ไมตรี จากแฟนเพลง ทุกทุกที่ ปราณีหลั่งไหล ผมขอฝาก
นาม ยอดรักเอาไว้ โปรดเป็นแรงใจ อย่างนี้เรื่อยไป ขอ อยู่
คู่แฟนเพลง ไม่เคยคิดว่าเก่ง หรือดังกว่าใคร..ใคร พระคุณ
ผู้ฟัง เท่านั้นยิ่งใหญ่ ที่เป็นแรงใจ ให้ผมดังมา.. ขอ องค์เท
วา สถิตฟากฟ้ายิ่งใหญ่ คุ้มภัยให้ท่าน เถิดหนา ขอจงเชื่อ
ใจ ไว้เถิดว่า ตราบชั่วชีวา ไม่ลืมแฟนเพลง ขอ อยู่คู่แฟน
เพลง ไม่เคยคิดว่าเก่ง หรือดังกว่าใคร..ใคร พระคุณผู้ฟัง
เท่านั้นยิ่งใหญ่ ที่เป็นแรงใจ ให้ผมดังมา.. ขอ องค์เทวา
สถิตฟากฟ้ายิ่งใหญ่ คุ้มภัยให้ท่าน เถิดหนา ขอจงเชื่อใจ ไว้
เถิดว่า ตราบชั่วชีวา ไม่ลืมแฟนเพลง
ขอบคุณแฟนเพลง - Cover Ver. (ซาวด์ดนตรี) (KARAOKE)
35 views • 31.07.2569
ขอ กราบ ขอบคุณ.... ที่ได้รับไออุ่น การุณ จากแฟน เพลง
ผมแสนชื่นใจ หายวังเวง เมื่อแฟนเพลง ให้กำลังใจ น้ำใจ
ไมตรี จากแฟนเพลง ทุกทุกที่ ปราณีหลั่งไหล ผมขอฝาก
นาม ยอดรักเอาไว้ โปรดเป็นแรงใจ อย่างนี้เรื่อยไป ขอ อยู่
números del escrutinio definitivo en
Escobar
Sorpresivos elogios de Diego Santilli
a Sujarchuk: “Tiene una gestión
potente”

▸ What you are asked to do
Given the records above, return exactly the lines starting at the line containing "ผู้ฟัง เท่านั้นยิ่งใหญ่ ที่เป็นแรงใจ" and ending at the line containing "35 views • 31.07.2569", including both.

▸ Exercise response
ผู้ฟัง เท่านั้นยิ่งใหญ่ ที่เป็นแรงใจ ให้ผมดังมา.. ขอ องค์เท
วา สถิตฟากฟ้ายิ่งใหญ่ คุ้มภัยให้ท่าน เถิดหนา ขอจงเชื่อ
ใจ ไว้เถิดว่า ตราบชั่วชีวา ไม่ลืมแฟนเพลง ขอ อยู่คู่แฟน
เพลง ไม่เคยคิดว่าเก่ง หรือดังกว่าใคร..ใคร พระคุณผู้ฟัง
เท่านั้นยิ่งใหญ่ ที่เป็นแรงใจ ให้ผมดังมา.. ขอ องค์เทวา
สถิตฟากฟ้ายิ่งใหญ่ คุ้มภัยให้ท่าน เถิดหนา ขอจงเชื่อใจ ไว้
เถิดว่า ตราบชั่วชีวา ไม่ลืมแฟนเพลง
ขอบคุณแฟนเพลง - Cover Ver. (ซาวด์ดนตรี) (KARAOKE)
35 views • 31.07.2569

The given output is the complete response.